The only true "negation rule" needed is reductio ad absurdum aka proof by contradiction:

$$\dfrac{\begin{equation}\begin{array}{c}{[\neg A]\\ \vdots\\ \bot}\end{array}\end{equation}}{A}\bot$$

It is important to note that RAA is not an instance of negation introduction (see below) but actually a separate rule.

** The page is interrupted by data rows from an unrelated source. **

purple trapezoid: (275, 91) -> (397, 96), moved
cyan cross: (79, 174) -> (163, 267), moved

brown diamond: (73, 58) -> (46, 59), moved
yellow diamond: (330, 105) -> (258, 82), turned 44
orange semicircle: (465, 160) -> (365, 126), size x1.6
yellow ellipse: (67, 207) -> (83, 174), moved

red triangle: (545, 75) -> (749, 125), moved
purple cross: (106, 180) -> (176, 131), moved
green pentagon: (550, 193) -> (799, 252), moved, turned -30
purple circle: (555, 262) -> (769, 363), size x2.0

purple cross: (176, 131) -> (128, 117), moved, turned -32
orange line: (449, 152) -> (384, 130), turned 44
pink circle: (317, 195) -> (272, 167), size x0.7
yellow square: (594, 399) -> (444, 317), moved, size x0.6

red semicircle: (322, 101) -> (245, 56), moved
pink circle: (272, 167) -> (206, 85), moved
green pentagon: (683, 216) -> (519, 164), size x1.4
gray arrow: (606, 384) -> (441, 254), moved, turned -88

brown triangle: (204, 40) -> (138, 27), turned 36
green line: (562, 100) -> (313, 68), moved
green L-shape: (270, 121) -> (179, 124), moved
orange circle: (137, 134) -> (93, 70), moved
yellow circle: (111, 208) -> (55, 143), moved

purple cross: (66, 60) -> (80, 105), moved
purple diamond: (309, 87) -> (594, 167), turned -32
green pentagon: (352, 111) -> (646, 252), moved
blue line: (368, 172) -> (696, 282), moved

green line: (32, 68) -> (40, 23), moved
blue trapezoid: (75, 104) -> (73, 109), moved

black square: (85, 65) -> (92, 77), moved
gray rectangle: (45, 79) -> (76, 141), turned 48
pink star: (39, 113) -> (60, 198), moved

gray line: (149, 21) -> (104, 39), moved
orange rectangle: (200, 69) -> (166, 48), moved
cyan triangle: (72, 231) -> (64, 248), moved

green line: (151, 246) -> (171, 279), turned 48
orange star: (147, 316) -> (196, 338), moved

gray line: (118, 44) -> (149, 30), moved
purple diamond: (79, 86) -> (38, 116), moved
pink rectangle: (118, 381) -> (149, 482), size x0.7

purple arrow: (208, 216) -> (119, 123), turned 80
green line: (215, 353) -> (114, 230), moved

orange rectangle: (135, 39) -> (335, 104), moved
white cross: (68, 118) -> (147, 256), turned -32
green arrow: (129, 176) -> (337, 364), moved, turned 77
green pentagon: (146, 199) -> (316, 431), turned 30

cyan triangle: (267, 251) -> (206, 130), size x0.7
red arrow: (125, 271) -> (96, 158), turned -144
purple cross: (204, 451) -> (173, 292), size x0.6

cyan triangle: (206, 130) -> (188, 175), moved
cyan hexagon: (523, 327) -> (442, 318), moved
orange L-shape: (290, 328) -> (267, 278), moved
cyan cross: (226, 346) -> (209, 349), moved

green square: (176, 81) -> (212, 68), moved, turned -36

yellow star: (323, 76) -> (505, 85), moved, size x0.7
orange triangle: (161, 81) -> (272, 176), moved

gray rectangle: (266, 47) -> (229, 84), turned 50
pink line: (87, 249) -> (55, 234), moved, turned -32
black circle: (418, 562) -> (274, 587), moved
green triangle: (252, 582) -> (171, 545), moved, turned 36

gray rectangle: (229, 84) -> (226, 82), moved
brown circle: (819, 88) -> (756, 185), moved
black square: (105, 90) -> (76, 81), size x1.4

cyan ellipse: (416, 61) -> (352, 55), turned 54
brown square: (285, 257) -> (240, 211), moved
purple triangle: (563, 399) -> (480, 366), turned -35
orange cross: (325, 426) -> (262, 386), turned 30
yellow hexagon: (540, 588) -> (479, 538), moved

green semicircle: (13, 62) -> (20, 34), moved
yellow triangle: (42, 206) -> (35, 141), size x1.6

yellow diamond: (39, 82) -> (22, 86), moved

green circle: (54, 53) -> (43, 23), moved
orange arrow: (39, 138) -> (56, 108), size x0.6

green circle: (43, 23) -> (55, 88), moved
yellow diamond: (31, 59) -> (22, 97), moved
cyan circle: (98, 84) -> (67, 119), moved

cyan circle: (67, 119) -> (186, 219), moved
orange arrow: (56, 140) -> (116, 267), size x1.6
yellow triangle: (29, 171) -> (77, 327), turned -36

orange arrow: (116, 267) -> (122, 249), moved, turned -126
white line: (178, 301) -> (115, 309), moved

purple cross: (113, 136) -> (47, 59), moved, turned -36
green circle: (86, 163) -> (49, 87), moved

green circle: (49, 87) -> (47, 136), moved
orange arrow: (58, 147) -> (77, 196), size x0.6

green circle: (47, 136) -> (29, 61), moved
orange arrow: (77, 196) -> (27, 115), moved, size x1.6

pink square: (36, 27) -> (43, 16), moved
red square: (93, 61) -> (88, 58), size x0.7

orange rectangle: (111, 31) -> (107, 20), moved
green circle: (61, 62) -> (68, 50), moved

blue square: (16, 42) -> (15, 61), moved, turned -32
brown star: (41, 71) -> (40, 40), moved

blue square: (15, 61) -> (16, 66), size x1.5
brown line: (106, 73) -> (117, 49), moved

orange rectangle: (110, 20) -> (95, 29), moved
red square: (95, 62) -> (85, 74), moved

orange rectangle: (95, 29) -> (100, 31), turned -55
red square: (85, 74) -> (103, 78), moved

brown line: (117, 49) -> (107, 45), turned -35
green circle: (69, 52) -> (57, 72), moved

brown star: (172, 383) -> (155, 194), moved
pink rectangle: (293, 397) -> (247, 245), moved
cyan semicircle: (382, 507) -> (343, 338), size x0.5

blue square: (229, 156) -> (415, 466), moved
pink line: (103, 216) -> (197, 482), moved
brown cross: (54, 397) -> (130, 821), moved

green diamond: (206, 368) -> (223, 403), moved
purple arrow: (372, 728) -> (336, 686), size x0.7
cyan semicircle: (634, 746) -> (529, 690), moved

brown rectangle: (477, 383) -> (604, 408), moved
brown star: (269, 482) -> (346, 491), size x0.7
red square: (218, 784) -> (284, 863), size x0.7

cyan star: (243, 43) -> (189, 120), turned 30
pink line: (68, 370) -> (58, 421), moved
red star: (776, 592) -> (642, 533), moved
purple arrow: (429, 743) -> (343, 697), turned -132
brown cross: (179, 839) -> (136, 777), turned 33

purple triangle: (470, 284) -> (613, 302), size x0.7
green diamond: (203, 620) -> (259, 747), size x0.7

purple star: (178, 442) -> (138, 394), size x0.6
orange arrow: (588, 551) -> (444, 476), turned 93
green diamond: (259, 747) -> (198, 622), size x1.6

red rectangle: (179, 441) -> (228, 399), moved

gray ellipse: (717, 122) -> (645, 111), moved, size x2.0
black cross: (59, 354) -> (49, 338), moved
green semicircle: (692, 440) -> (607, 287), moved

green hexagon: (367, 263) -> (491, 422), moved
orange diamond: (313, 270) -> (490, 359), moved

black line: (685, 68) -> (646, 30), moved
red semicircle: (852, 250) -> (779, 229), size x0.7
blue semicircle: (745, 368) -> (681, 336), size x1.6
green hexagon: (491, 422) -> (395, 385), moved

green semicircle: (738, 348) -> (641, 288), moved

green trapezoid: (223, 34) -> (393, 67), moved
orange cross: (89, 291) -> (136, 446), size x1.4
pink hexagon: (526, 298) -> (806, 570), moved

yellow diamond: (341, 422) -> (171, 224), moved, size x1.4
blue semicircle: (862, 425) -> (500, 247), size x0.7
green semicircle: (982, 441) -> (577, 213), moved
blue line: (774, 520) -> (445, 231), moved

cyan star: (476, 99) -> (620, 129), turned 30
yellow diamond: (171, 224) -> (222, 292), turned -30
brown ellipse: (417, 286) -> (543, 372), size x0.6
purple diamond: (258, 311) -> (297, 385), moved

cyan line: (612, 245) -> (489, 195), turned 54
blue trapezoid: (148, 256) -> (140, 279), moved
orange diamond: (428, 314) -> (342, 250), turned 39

$\neg A$ can be defined as syntactic sugar for what is actually $A \to \bot$, and $\top$ as $\neg \bot$ and hence $\bot \to \bot$. There is no deduction rule needed for switching between the two, they are treated as literally same formula that just looks different:

$$\neg A \quad = \quad A \to \bot$$ $$\top \quad = \quad\neg \bot \quad = \quad \bot \to \bot$$

Negation introduction and elimination is then a special case of implication introduction and elimination (negation elimination is what you call law of contradiction, and implication elimination is also known as modus ponens):

$$\frac{\begin{equation}\begin{array}{c}{[A]\\ \vdots\\ \bot}\end{array}\end{equation}}{\neg A}\neg I \quad = \quad \frac{\begin{equation}\begin{array}{c}{[A]\\ \vdots\\ \bot}\end{array}\end{equation}}{A \to \bot}\to I $$

$$$$

$$\frac{A\quad \neg A}{\bot}\neg E \quad = \quad \frac{A\quad A \to \bot}{\bot}\to E $$ EFQL is just RAA with no assumption discharged (see the comments for a discussion on the difference between the two):

$$\frac{\bot}{A}\text{EFQL} \quad \rightsquigarrow \quad \frac{\bot}{A}\bot $$

The other rules can then be derived from these primitive rules:

For double negation,

$$\dfrac{A}{\neg\neg A}\neg \neg I \quad \rightsquigarrow \quad \dfrac{\dfrac{[\neg A]^1 \quad A}{\bot}\neg E}{\neg \neg A}\neg I^1 \quad = \quad \dfrac{\dfrac{[A \to \bot]^1 \quad A}{\bot}\to E}{(A \to \bot) \to \bot}\to I^1 $$

and

$$\dfrac{\neg \neg A}{A}\neg \neg E \quad \rightsquigarrow \quad \dfrac{\dfrac{\neg \neg A \quad [\neg A]^1}{\bot}\neg E}{A}\bot^1 \quad = \quad \dfrac{\dfrac{(A \to \bot) \to \bot \quad [A \to \bot]^1}{\bot}\to E}{A}\bot^1 $$

For the axioms,

$$\dfrac{}{\top}\top I \quad = \quad \dfrac{}{\neg \bot}\top I \quad \rightsquigarrow \quad \dfrac{[\bot]^1}{\neg \bot}\neg I \quad = \quad \dfrac{[\bot]^1}{\bot \to \bot}\to I^1 $$

and finally, $$ \dfrac{}{A\vee \neg A}\text{TND} \quad \rightsquigarrow \quad $$

see here; their $(* B)$ is our $* E$ (eliminiation) and $(* E)$ is $* I$ (introduction).

So natural deduction doesn't need axiom as primitives: Everything can be derived from the basic set of inference rules $\{\land I, \land E, \lor I, \lor E, \to I, \to E, \bot\}$.